Ostatnio zmieniony pt paź 02, 2015 9:51 pm przez FOXD, łącznie zmieniany 1 raz.
Teraz to wygląda jakbym cieszył się z dobrego wyniku Podsiadły Cóż, numer jeden w kolejnym notowaniu już jest nam znany. Ale dzisiaj... which one's Pink? Dobranoc wszystkim
barb42 pisze:Nie narzekam, stwierdzam - bardzo nie lubię słowa Polaczki.
Właśnie mi się pomyślało, że można spróbować odczarować to słowo, tylko trzeba ukuć jakieś fajne hasło ustawiające je w pozytywnym kontekście... Hm... Może: "Popieraj rodzimą twórczość - zostań prawdziwym Polaczkiem"?
Nicoletta pisze:to są chyba jakieś jaja z tym Podsiadłem!
aż się musiałam zalogowac i to napisać!
Ano niestety, wychodzi na to, że dzisiaj wystarczy samo nazwisko "szutcznie" wypromowane i mamy "gwiazdę" Potem ludziska tłumnie głosują bezrefleksyjnie, bo to przeca D. Podsiadło
DP - jest taki podgatunek filmów dla dorosłych. Idealnie zresztą opisujący, czym jest dla mnie Dawid Podsiadło - wpycha się go z każdej możliwej strony, choć nie zawsze jest to przyjemne.
Nicoletta pisze:to zakrawa o pomstę do Nieba, żeby Podsiadło konkurował z Gilmourem ....
Gilmour wyjątkowo marny, Podsiadło zaskakująco dobry. Kibicuję mu, żeby wszedł na szczyt. Ale kandydatów jest minimum trzech.
nie wiesz co piszesz.
pisanie, że Podsiadło zaśpiewał piosenkę lepszą od Gilmoura powinno być uznane za profanację.
Podsiadło choćby nagrał miliard piosenek i był milion dni na pierwszym miejscu NIGDY DO KOŃCA SWYCH DNI NIE ZAŚPIEWA ANI NIE ZAGRA NIC LEPSZEGO OD TEGO, CO GRA PINK!
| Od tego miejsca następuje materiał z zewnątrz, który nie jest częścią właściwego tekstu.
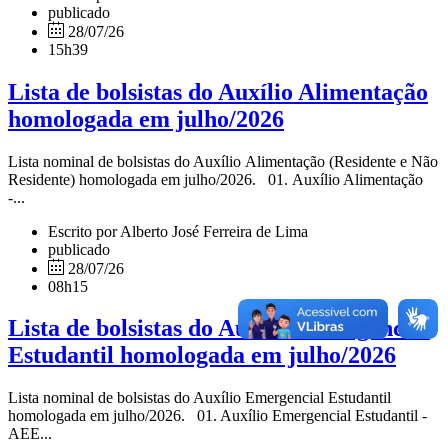
publicado
28/07/26
15h39
Lista de bolsistas do Auxílio Alimentação
homologada em julho/2026
Lista nominal de bolsistas do Auxílio Alimentação (Residente e Não
Residente) homologada em julho/2026. 01. Auxílio Alimentação
-...
Escrito por Alberto José Ferreira de Lima
publicado
28/07/26
08h15
Lista de bolsistas do Auxílio Emergencial
Estudantil homologada em julho/2026
Lista nominal de bolsistas do Auxílio Emergencial Estudantil
homologada em julho/2026. 01. Auxílio Emergencial Estudantil -
AEE...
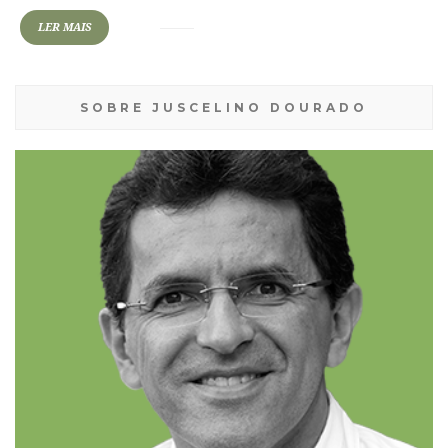
LER MAIS
SOBRE JUSCELINO DOURADO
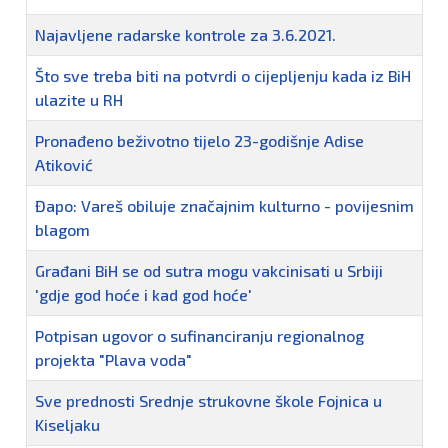
Najavljene radarske kontrole za 3.6.2021.
Što sve treba biti na potvrdi o cijepljenju kada iz BiH
ulazite u RH
Pronađeno beživotno tijelo 23-godišnje Adise
Atiković
Đapo: Vareš obiluje značajnim kulturno - povijesnim
blagom
Građani BiH se od sutra mogu vakcinisati u Srbiji
'gdje god hoće i kad god hoće'
Potpisan ugovor o sufinanciranju regionalnog
projekta "Plava voda"
Sve prednosti Srednje strukovne škole Fojnica u
Kiseljaku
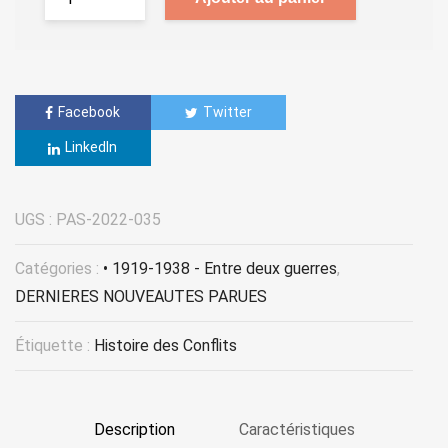
Facebook
Twitter
LinkedIn
UGS :
PAS-2022-035
Catégories :
• 1919-1938 - Entre deux guerres
,
DERNIERES NOUVEAUTES PARUES
Étiquette :
Histoire des Conflits
Description
Caractéristiques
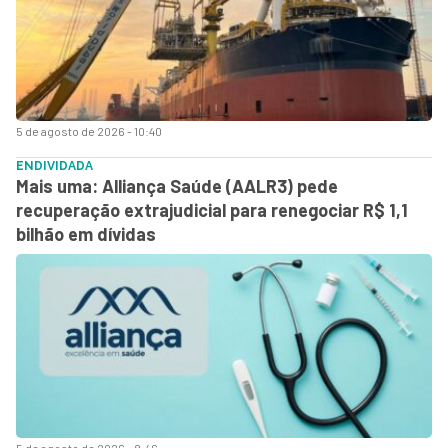
5 de agosto de 2026 - 10:40
ENDIVIDADA
Mais uma: Alliança Saúde (AALR3) pede
recuperação extrajudicial para renegociar R$ 1,1
bilhão em dívidas
5 de agosto de 2026 - 8:46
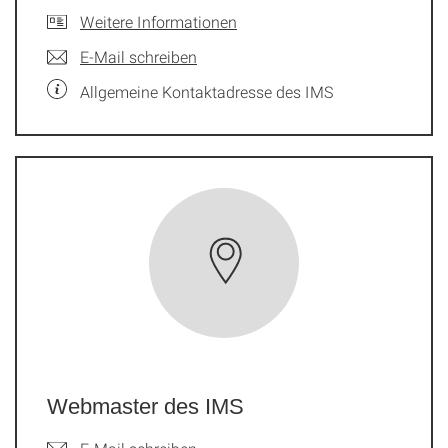
Weitere Informationen
E-Mail schreiben
Allgemeine Kontaktadresse des IMS
Webmaster des IMS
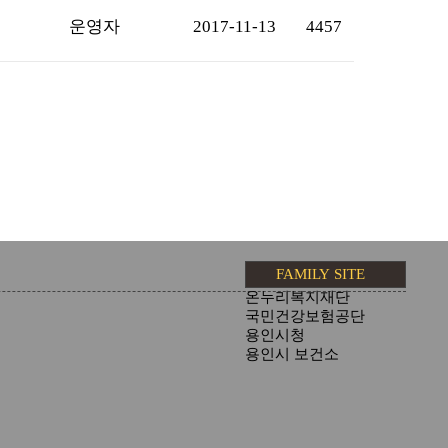
운영자
2017-11-13
4457
FAMILY SITE
온누리복지재단
국민건강보험공단
용인시청
용인시 보건소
szok. szok. odchodzę stąd porażona.
sayonara!
Nicoletta pisze:Podsiadło choćby nagrał miliard piosenek i był milion dni na pierwszym miejscu NIGDY DO KOŃCA SWYCH DNI NIE ZAŚPIEWA ANI NIE ZAGRA NIC LEPSZEGO OD TEGO, CO GRA PINK!
haha masz rację Jolly! chodziło mi oczywiście o Pinka Floyda Davida Gilmoura
innego Pinka nie znam, ale mniemam, że jest jakiś piosenkarz/piosenkarka o takim pseudonimie
prz_rulez pisze:
A gdzie miejsce na subiektywność gustów?...
Nie no, mimo wszystko ten numer jeden Gilmoura nie jest taki oczywisty. Numer trochę się przebijał. I w sumie zdziwiłem się tym numerem jeden.
Chodziło raczej o to, że utwór nie jest taki dobry, by zasługiwał na pierwsze miejsce i gdyby nie "bonusowe" głosy za to, że wykonuje go wokalista Pink Floyd, to na pewno nie zaszedłby tak wysoko.